Info Bola - Juventus tampil sensasional pada musim 2016/2017. Kesebelasan berjuluk Si Nyonya Tua ini memiliki kans untuk meraih treble pada musim ini. Setelah memastikan diri meraih gelar juara Serie A dan Coppa Italia, Juve akan menjalani laga final Liga Champions menghadapi Real Madrid pada Minggu (4/6) dini hari WIB mendatang untuk menyempurnakan pencapaian musim ini.
Juventus melangkah ke babak final setelah pada babak semifinal menyingkirkan wakil Prancis, AS Monaco. Pada leg pertama, skuat asuhan Massimilliano Allegri ini meraih kemenangan 2-0. Pada leg kedua, Juve menang dengan skor 2-1. Sebelumnya, pada perjalanannya ke partai puncak yang berlangsung di Cardiff, Wales, Juve berhasil menyingkirkan Sevilla, Dinamo Zagreb dan Olympique Lyon di fase grup, serta menaklukkan FC Porto, dan Barcelona pada fase gugur.

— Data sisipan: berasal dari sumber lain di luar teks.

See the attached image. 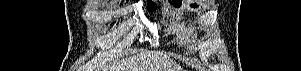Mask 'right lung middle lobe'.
<instances>
[{
    "label": "right lung middle lobe",
    "mask_w": 301,
    "mask_h": 71,
    "mask_svg": "<svg viewBox=\"0 0 301 71\" xmlns=\"http://www.w3.org/2000/svg\"><path fill=\"white\" fill-rule=\"evenodd\" d=\"M156 8V5H148V11H153Z\"/></svg>",
    "instance_id": "obj_1"
}]
</instances>
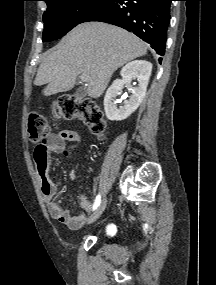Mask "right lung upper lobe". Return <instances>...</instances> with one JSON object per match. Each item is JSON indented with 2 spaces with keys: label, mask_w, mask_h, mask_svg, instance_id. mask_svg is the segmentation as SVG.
Wrapping results in <instances>:
<instances>
[{
  "label": "right lung upper lobe",
  "mask_w": 216,
  "mask_h": 285,
  "mask_svg": "<svg viewBox=\"0 0 216 285\" xmlns=\"http://www.w3.org/2000/svg\"><path fill=\"white\" fill-rule=\"evenodd\" d=\"M46 3L49 2L50 0H44Z\"/></svg>",
  "instance_id": "1"
}]
</instances>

Di laga final, Juventus pun cukup diunggulkan meski lawan yang dihadapi adalah Real Madrid, kesebelasan tersukses di Liga Champions dengan 11 gelar. Lantas, apa yang membuat Bianconeri bisa melenggang sempurna ke partai final?
Kekuatan: Fleksibilitas Pola Permainan untuk Mengokohkan Pertahanan
Para penggawa Juventus menghadapi laga ini dengan lebih percaya diri dibanding 2015, ketika ditaklukkan Barcelona pada partai final Liga Champions. Hal ini tak mengherankan karena dari 12 laga yang mereka jalan di Liga Champions musim ini, tak sekalipun Gianluigi Buffon mengalami kekalahan. Juve meraih sembilan kemenangan dan tiga kali hasil sering pada Liga Champions musim ini. Catatan ini sedikit lebih baik dari sang lawan, Real Madrid, yang menelan satu kekalahan di 12 laga mereka.

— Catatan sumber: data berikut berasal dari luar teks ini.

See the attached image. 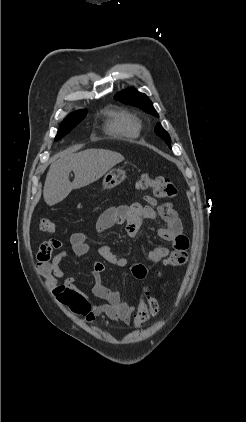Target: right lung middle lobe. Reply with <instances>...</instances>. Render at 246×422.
Wrapping results in <instances>:
<instances>
[{"label":"right lung middle lobe","mask_w":246,"mask_h":422,"mask_svg":"<svg viewBox=\"0 0 246 422\" xmlns=\"http://www.w3.org/2000/svg\"><path fill=\"white\" fill-rule=\"evenodd\" d=\"M87 110H79L71 113L60 125L59 131L55 137V141L61 139L75 128L86 116Z\"/></svg>","instance_id":"dd1d6c3e"}]
</instances>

Juventus punya keseimbangan dari segi pertahanan maupun menyerang pada musim ini. Selain gelontoran gol yang membuat lawan-lawan Si Nyonya Tua gigit jari, Juve juga sangat sulit dibobol lawan. Tercatat hanya tiga gol saja yang bersarang ke gawang Buffon dari 11 laga (satu laga lain pos penjaga gawang diisi oleh Neto Murara yang mencatatkan clean sheet).
Tiga gol yang merobek jala Juve memang menempatkan mereka menjadi kesebelasan dengan kebobolan tersedikit kedua, di bawah FC Kobenhavn yang hanya kebobolan dua gol. Namun perlu diketahui, kesebelasan asal Denmark tersebut hanya bermain enam laga, langsung tersingkir sejak fase grup, tak seperti Juventus yang menjalani pertandingan dua kali lipat lebih banyak untuk mencapai partai final.

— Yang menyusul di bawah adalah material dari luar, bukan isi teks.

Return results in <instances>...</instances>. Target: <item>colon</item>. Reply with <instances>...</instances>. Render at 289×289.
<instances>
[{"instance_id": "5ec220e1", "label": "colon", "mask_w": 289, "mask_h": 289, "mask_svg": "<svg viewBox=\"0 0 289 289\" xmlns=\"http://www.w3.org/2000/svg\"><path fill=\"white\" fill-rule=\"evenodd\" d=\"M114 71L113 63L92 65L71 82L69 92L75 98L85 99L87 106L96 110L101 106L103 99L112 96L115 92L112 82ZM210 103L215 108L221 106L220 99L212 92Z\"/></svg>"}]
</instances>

Lini pertahanan memang menjadi salah satu kunci keberhasilan Juventus pada musim, tak terkecuali di Liga Champions. Lini serang lawan-lawan yang mereka hadapi berhasil dibuat tak berkutik. Barcelona yang mengandalkan Trio MSN (Lionel Messi, Luis Suarez dan Neymar), tak bisa mencetak sebiji gol pun dalam dua leg perempat final. AS Monaco yang mencetak lebih dari 100 gol pada musim ini, hanya sekali saja membobol gawang Buffon. Torehan sembilan clean sheet dari 12 pertandingan Liga Champions memang menjadi catatan cemerlang Juventus.
Saat bertahan, Juventus memang terpaku pada barisan terakhir pertahanan plus gelandang bertahan. Bisa dibilang, ke-10 pemain lapangan Juventus punya peran masing-masing dalam membentuk pola pertahanan ketika mendapatkan serangan lawan. Jarak antar pemain yang rapat membuat lawan tak berkutik untuk menciptakan peluang di area kotak penalti.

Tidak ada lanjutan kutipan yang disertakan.